_PROBLEM DESCRIPTION:_ The result should be a faithful copy of every entry below, with the pictures left out.

_DATA SUPPLIED:_
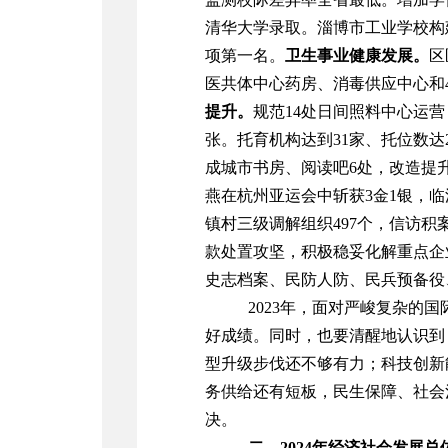
清华大学录取。
淄博市工业学校构
项第一名。
卫生事业健康发展
。
区
医共体中心药房、消毒供应中心和
提升。
规范
14
处日间照料中心运营
张
。
托育机构达到
31
家、托位数
达
成城市书房、阅读吧
6
处，改造提升
燕在杭州亚运会中斩获
3
金
1
银，临
镇村三级调解组织
497
个
，
信访积
款处置攻坚，积极稳妥化解重点企
史志档案、民防人防、民兵预备役
2023
年，面对严
峻复杂的国
好成绩。同时，也要清醒地
认识
到
型升级步伐还不够有力；科技创新
务供给
还有短板，
民生保障
、
社会
决。
二、2024年经济社会发展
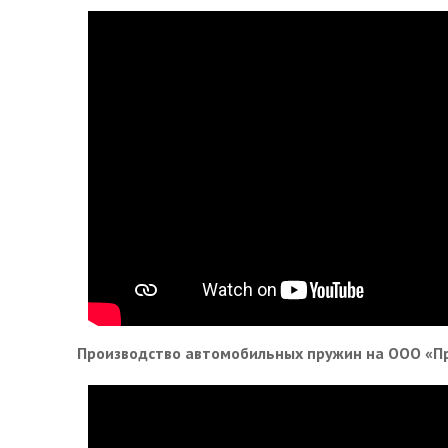
Производство автомобильных пружин на ООО «П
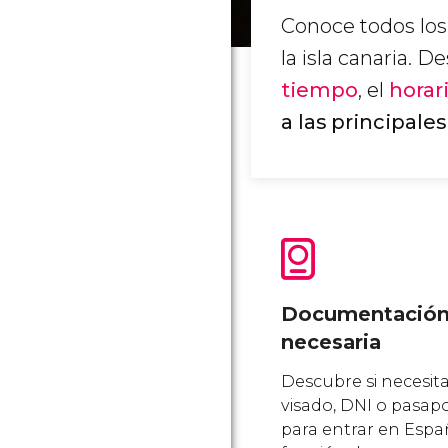
Conoce todos los
la isla canaria. 
tiempo
, el
horar
a las principale
Documentació
necesaria
Descubre si necesit
visado, DNI o pasap
para entrar en Esp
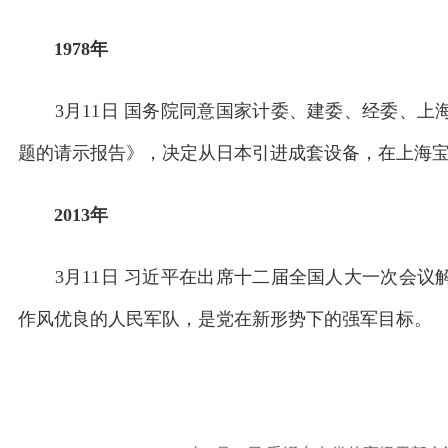
1978年
3月11日 国务院同意国家计委、建委、经委、上
题的请示报告》，决定从日本引进成套设备，在上海
2013年
3月11日 习近平在出席十二届全国人大一次会议
作风优良的人民军队，是党在新形势下的强军目标。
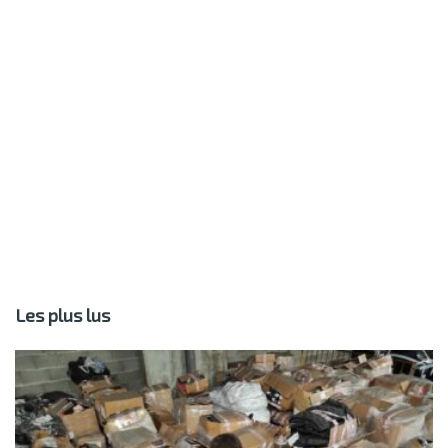
Les plus lus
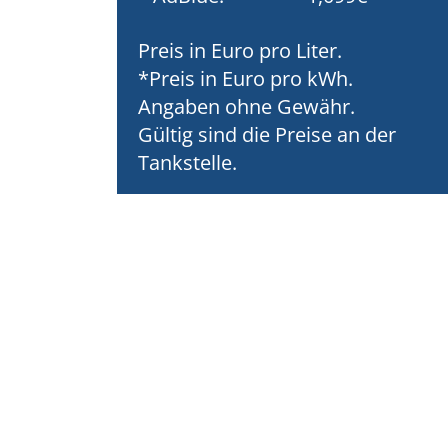
Preis in Euro pro Liter.
*Preis in Euro pro kWh.
Angaben ohne Gewähr.
Gültig sind die Preise an der
Tankstelle.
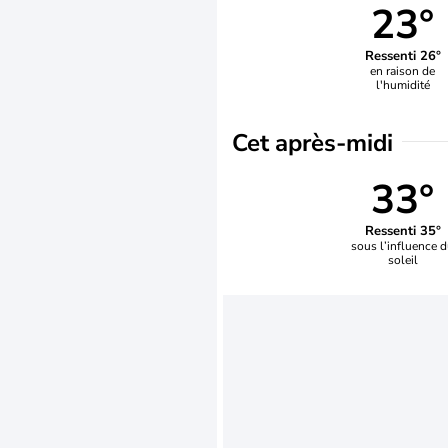
23°
Ressenti 26°
en raison de
l'humidité
Cet après-midi
33°
Ressenti 35°
sous l’influence 
soleil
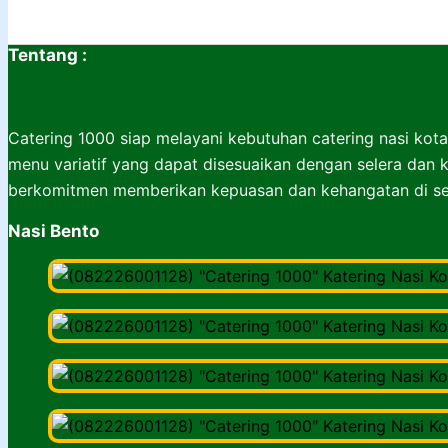
Tentang :
Catering 1000 siap melayani kebutuhan catering nasi kota
menu variatif yang dapat disesuaikan dengan selera dan k
berkomitmen memberikan kepuasan dan kehangatan di set
Nasi Bento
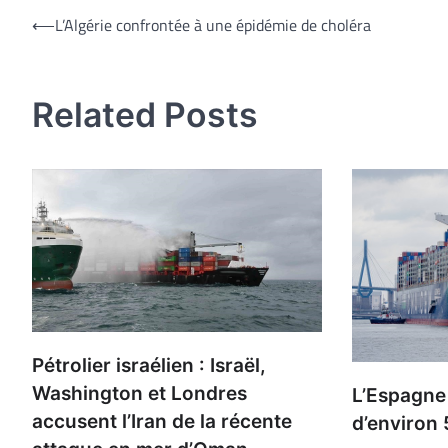
Navigation
⟵
L’Algérie confrontée à une épidémie de choléra
de
l’article
Related Posts
Pétrolier israélien : Israël,
Washington et Londres
L’Espagne
accusent l’Iran de la récente
d’environ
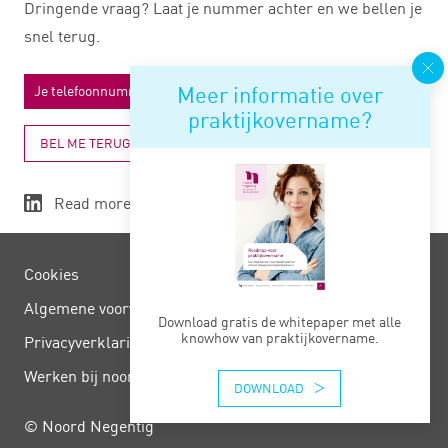
Dringende vraag? Laat je nummer achter en we bellen je
snel terug.
Meer informatie over
praktijkovername?
BEL ME TERUG
Read more
Cookies
Algemene voorwaarden
Download gratis de whitepaper met alle
knowhow van praktijkovername.
Privacy­verklaring
Werken bij noord negentig
DOWNLOAD
© Noord Negentig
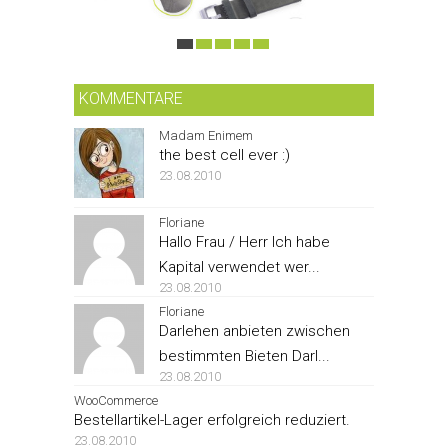
KOMMENTARE
Madam Enimem
the best cell ever :)
23.08.2010
Floriane
Hallo Frau / Herr Ich habe
Kapital verwendet wer...
23.08.2010
Floriane
Darlehen anbieten zwischen
bestimmten Bieten Darl...
23.08.2010
WooCommerce
Bestellartikel-Lager erfolgreich reduziert.
23.08.2010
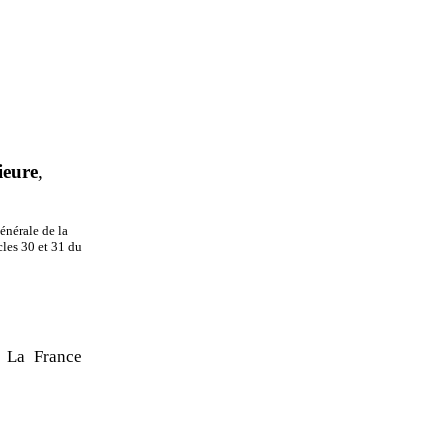
ieure
,
énérale de la
cles 30 et 31 du
 La France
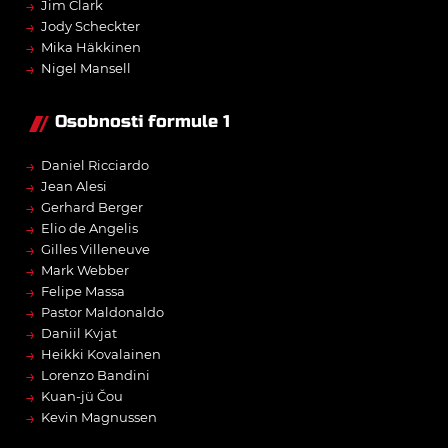
→
Jim Clark
→
Jody Scheckter
→
Mika Häkkinen
→
Nigel Mansell
Osobnosti formule 1
→
Daniel Ricciardo
→
Jean Alesi
→
Gerhard Berger
→
Elio de Angelis
→
Gilles Villeneuve
→
Mark Webber
→
Felipe Massa
→
Pastor Maldonaldo
→
Daniil Kvjat
→
Heikki Kovalainen
→
Lorenzo Bandini
→
Kuan-jü Čou
→
Kevin Magnussen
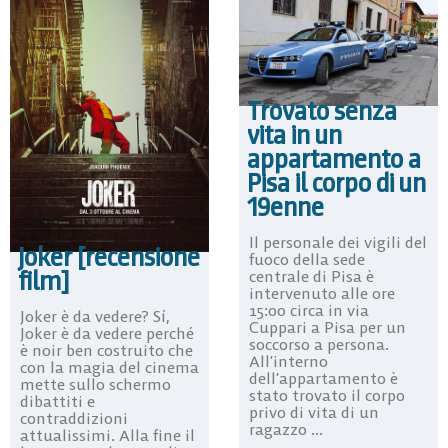
Trovato senza
vita in un
appartamento a
Pisa il corpo di un
19enne
Il personale dei vigili del
Joker [recensione
fuoco della sede
film]
centrale di Pisa è
intervenuto alle ore
15:00 circa in via
Joker è da vedere? Sí,
Cuppari a Pisa per un
Joker è da vedere perché
soccorso a persona.
è noir ben costruito che
All’interno
con la magia del cinema
dell’appartamento è
mette sullo schermo
stato trovato il corpo
dibattiti e
privo di vita di un
contraddizioni
ragazzo ...
attualissimi. Alla fine il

_TASK OUTPUT:_
清华大学录取。
淄博市工业学校构
项第一名。
卫生事业健康发展
。
区
医共体中心药房、消毒供应中心和
提升。
规范
14
处日间照料中心运营
张
。
托育机构达到
31
家、托位数
达
成城市书房、阅读吧
6
处，改造提升
燕在杭州亚运会中斩获
3
金
1
银，临
镇村三级调解组织
497
个
，
信访积
款处置攻坚，积极稳妥化解重点企
史志档案、民防人防、民兵预备役
2023
年，面对严
峻复杂的国
好成绩。同时，也要清醒地
认识
到
型升级步伐还不够有力；科技创新
务供给
还有短板，
民生保障
、
社会
决。
二、2024年经济社会发展
Производство автомобильных пружин на ООО «П
Conoce todos los
la isla canaria. 
tiempo
, el
horar
a las principale
Documentació
necesaria
Descubre si necesit
visado, DNI o pasap
para entrar en Esp
1978年
3月11日 国务院同意国家计委、建委、经委、上
题的请示报告》，决定从日本引进成套设备，在上海
2013年
3月11日 习近平在出席十二届全国人大一次会议
作风优良的人民军队，是党在新形势下的强军目标。
Les plus lus
Preis in Euro pro Liter.
*Preis in Euro pro kWh.
Angaben ohne Gewähr.
Gültig sind die Preise an der
Tankstelle.
23°
Ressenti 26°
en raison de
l'humidité
Cet après-midi
33°
Ressenti 35°
sous l’influence 
soleil
Tentang :
Catering 1000 siap melayani kebutuhan catering nasi kota
menu variatif yang dapat disesuaikan dengan selera dan k
berkomitmen memberikan kepuasan dan kehangatan di set
Nasi Bento
Navigation
⟵
L’Algérie confrontée à une épidémie de choléra
de
l’article
Related Posts
Pétrolier israélien : Israël,
Washington et Londres
L’Espagne
accusent l’Iran de la récente
d’environ
Dringende vraag? Laat je nummer achter en we bellen je
snel terug.
Meer informatie over
praktijkovername?
BEL ME TERUG
Read more
Cookies
Algemene voorwaarden
Download gratis de whitepaper met alle
knowhow van praktijkovername.
Privacy­verklaring
Werken bij noord negentig
DOWNLOAD
© Noord Negentig
KOMMENTARE
Madam Enimem
the best cell ever :)
23.08.2010
Floriane
Hallo Frau / Herr Ich habe
Kapital verwendet wer...
23.08.2010
Floriane
Darlehen anbieten zwischen
bestimmten Bieten Darl...
23.08.2010
WooCommerce
Bestellartikel-Lager erfolgreich reduziert.
23.08.2010
ieure
,
énérale de la
cles 30 et 31 du
 La France
→
Jim Clark
→
Jody Scheckter
→
Mika Häkkinen
→
Nigel Mansell
Osobnosti formule 1
→
Daniel Ricciardo
→
Jean Alesi
→
Gerhard Berger
→
Elio de Angelis
→
Gilles Villeneuve
→
Mark Webber
→
Felipe Massa
→
Pastor Maldonaldo
→
Daniil Kvjat
→
Heikki Kovalainen
→
Lorenzo Bandini
→
Kuan-jü Čou
→
Kevin Magnussen
Trovato senza
vita in un
appartamento a
Pisa il corpo di un
19enne
Il personale dei vigili del
Joker [recensione
fuoco della sede
film]
centrale di Pisa è
intervenuto alle ore
15:00 circa in via
Joker è da vedere? Sí,
Cuppari a Pisa per un
Joker è da vedere perché
soccorso a persona.
è noir ben costruito che
All’interno
con la magia del cinema
dell’appartamento è
mette sullo schermo
stato trovato il corpo
dibattiti e
privo di vita di un
contraddizioni
ragazzo ...
attualissimi. Alla fine il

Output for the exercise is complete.